A lighter tooling, which lets you express dependencies between components in a monorepo, in a language agnostic way, and is only responsible for deciding which build jobs need to be triggered given a set of changed components in a commit seems to be missing.
So I built one.
It’s far from perfect, but it should do the trick. Hopefully, someone with more time on their hands will eventually come up with something similarly cheap to introduce into your build system and the community will adopt it more widely.
The main takeaway is that if we build from source in a monorepo we can set up a central Continuous Integration system responsible for triggering builds for all projects potentially affected by a change, intended to make sure you didn’t break anything with the work you did, whether it belongs to you or someone else. This is next to impossible in a multi-repo codebase because of the blurriness of history mentioned above.
It’s interesting to me that we have this problem today in the larger ecosystem. Everywhere. And we stumble forward and somewhat successfully live with upstream changes occasionally breaking us, because we don’t really have a better choice.
We don’t have the ability to test all the consumers in the world and fix things when we break them. But if we can, at least for our own codebase, why wouldn’t we do that? Along with a “you broke it you fix it” policy. Building from source in a monorepo allows that. It also makes it significantly easier to make breaking changes much harder to make. That said…
There are two kinds of changes that break the consumer – the ones you introduce by accident, intending the keep backwards compatibility, and then the intentional ones. The first kind should not be too laborious to fix: once you find out what’s wrong, fix it in one place, make sure you didn’t break anything else, done.

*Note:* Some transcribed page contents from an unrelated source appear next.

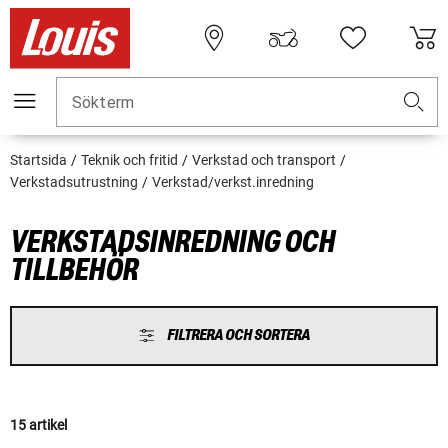
Sökterm
Startsida
Teknik och fritid
Verkstad och transport
Verkstadsutrustning
Verkstad/verkst.inredning
VERKSTADSINREDNING OCH
TILLBEHÖR
FILTRERA OCH SORTERA
15 artikel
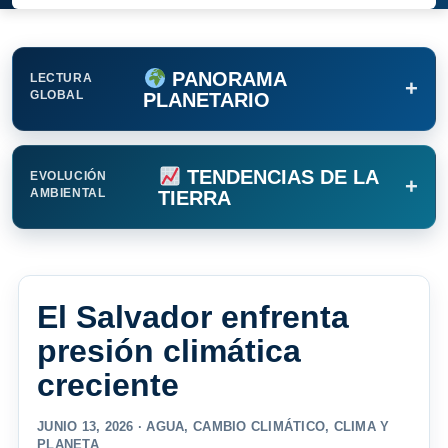
PANORAMA
LECTURA
+
GLOBAL
PLANETARIO
TENDENCIAS DE LA
EVOLUCIÓN
+
AMBIENTAL
TIERRA
El Salvador enfrenta
presión climática
creciente
JUNIO 13, 2026 ·
AGUA
,
CAMBIO CLIMÁTICO
,
CLIMA Y
PLANETA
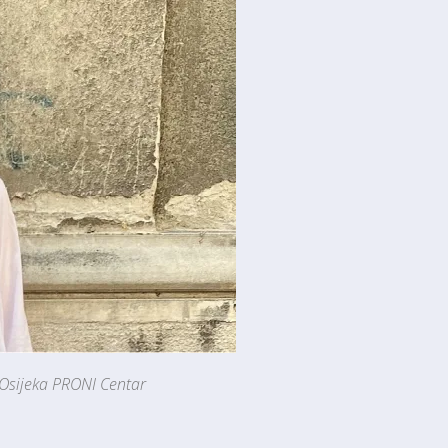
 Osijeka PRONI Centar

The second kind is harder. If you absolutely have to make an intentional breaking change, you will need to update all the consumers. Yes. That’s the deal. And that’s also fair.
I’m not sure why we’re okay with breaking changes being intentionally introduced upstream on a whim. In any other area of human endeavour, a breach of the contract makes people angry and they will expect you to make good by them. Yet we accept breaking changes in software as a fact of life. “It’s fine, I bumped the major version!”
It’s not fine. In fact, semantic versioning is just a bad idea. I know that’s a bold claim and this is a whole separate article (which I promise to write soon), but I’ll try to do it at least some justice here. Semantic versioning is meant to convey some meaning with the version number, but the chosen meanings it expresses are completely arbitrary.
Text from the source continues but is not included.